Extracted page text data:
□ □ □ □ □
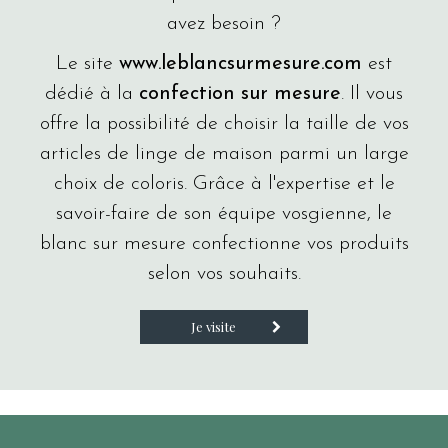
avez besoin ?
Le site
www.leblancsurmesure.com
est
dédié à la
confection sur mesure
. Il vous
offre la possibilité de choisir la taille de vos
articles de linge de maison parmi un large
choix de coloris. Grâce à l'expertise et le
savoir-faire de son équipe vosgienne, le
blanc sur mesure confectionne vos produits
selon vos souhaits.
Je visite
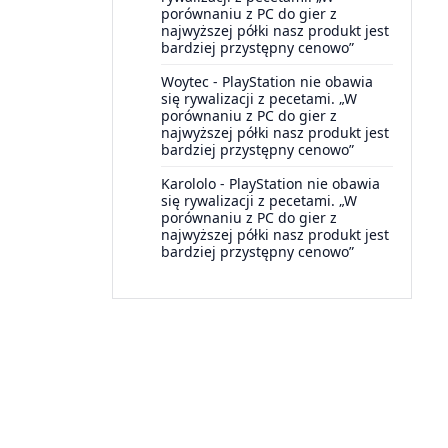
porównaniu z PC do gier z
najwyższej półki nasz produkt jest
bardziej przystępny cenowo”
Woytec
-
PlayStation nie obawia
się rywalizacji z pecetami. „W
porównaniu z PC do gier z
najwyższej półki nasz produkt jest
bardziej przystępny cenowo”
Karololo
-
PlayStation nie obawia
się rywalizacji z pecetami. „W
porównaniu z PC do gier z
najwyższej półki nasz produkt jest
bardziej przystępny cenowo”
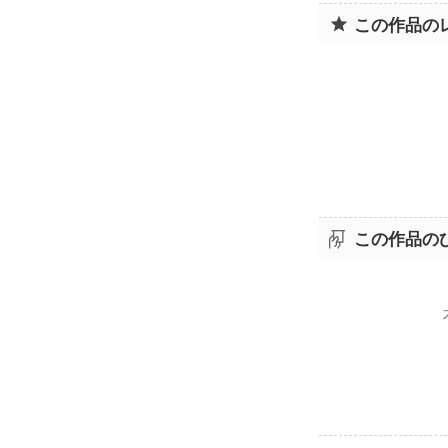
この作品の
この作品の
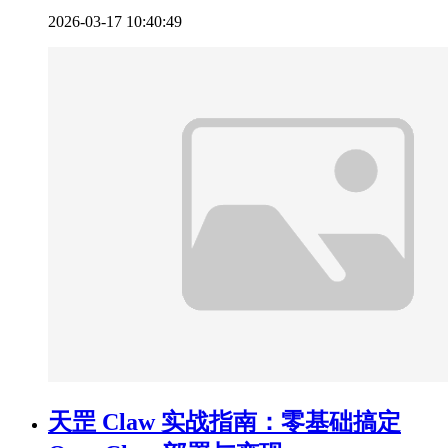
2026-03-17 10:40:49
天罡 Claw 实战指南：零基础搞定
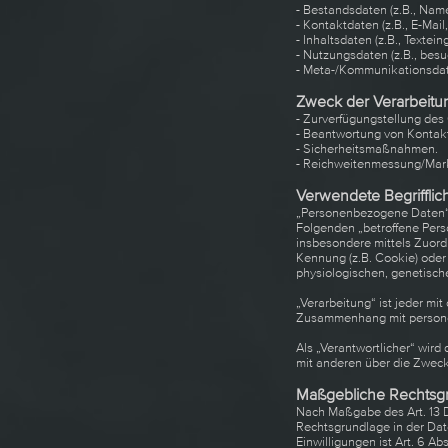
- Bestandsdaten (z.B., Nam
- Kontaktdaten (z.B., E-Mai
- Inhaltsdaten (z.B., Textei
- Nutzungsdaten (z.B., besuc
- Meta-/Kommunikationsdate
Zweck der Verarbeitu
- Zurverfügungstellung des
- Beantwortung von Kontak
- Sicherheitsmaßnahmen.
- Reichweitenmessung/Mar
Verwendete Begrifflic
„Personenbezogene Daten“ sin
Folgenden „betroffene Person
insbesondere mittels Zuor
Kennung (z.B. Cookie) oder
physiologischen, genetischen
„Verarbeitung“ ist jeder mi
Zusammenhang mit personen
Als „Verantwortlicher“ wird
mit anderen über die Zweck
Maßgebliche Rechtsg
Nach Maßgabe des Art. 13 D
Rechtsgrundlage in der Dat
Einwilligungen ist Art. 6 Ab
□ □ □ □ □
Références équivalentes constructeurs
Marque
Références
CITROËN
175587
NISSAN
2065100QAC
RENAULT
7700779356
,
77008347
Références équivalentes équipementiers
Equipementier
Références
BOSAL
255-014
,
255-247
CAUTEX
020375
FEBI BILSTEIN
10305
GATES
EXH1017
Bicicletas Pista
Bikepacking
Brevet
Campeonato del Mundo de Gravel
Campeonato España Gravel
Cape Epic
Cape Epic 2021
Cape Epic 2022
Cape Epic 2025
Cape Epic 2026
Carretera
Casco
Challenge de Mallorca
□ □ □ □ □
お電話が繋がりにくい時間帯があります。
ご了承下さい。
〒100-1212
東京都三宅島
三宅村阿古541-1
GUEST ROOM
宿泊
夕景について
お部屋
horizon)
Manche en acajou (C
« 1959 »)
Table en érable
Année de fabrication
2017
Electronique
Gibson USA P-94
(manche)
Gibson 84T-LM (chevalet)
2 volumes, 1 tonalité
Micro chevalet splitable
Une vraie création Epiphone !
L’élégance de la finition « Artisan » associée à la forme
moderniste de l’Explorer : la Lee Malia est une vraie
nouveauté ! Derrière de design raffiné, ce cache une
□ □ □ □ □
> **PROMPT**: Every line of the records above where the string "chevalet" is found should be copied.

> **EXPECTED OUTPUT**:
Gibson 84T-LM (chevalet)
Micro chevalet splitable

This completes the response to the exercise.